The Qwen2.5-VL-32B-Instruct model is now available on Hugging Face Transformers and ModelScope, with detailed code samples and instructions for users to quickly get started, and the Qwen team has indicated that it will continue to pay attention to the community's feedback to optimize and improve the Qwen2.5-VL series. Qwen2.5-VL series models will continue to pay attention to community feedback, optimize and improve, and contribute to the development of multimodal technology.

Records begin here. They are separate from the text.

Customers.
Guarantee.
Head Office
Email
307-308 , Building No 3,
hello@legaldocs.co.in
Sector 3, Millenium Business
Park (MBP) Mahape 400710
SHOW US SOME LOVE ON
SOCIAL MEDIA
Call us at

For those wishing to experience the Qwen2.5-VL-32B-Instruct model, a quick start can be made in the following way:

Environment Configuration

It is recommended that users build the transformers library from source to ensure compatibility:

pip install git+https://github.com/huggingface/transformers accelerate

Quick start code example (using 🤗 Transformers).

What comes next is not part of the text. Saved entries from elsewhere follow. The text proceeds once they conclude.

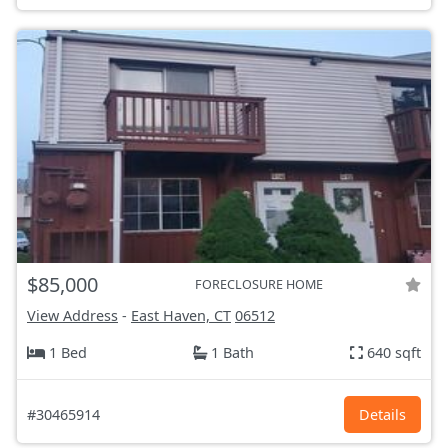
$85,000
FORECLOSURE HOME
View Address
-
East Haven, CT
06512
1 Bed
1 Bath
640 sqft
#30465914
Details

from transformers import Qwen2_5_VLForConditionalGeneration, AutoTokenizer, AutoProcessor
from qwen_vl_utils import process_vision_info
# 加载模型
model = Qwen2_5_VLForConditionalGeneration.from_pretrained(
"Qwen/Qwen2.5-VL-32B-Instruct", torch_dtype="auto", device_map="auto"
)
# 加载 processor
processor = AutoProcessor.from_pretrained("Qwen/Qwen2.5-VL-32B-Instruct")
# 构建 messages
messages = [
{
"role": "user",
"content": [
{
"type": "image",
"image": "https://qianwen-res.oss-cn-beijing.aliyuncs.com/Qwen-VL/assets/demo.jpeg",
},
{"type": "text", "text": "Describe this image."},
],
}
]
# 预处理
text = processor.apply_chat_template(
messages, tokenize=False, add_generation_prompt=True
)
image_inputs, video_inputs = process_vision_info(messages)
inputs = processor(
text=[text],
images=image_inputs,
videos=video_inputs,
padding=True,
return_tensors="pt",
)
inputs = inputs.to("cuda")
# 模型推理
generated_ids = model.generate(**inputs, max_new_tokens=128)
generated_ids_trimmed = [
out_ids[len(in_ids) :] for in_ids, out_ids in zip(inputs.input_ids, generated_ids)
]
output_text = processor.batch_decode(
generated_ids_trimmed, skip_special_tokens=True, clean_up_tokenization_spaces=False
)
print(output_text)

The release of the Qwen2.5-VL-32B-Instruct model undoubtedly brings new breakthroughs in the field of multimodal visual language models, and its advantages in performance, technology and open source are expected to accelerate the popularization and application of multimodal technology, which deserves the industry's continued attention.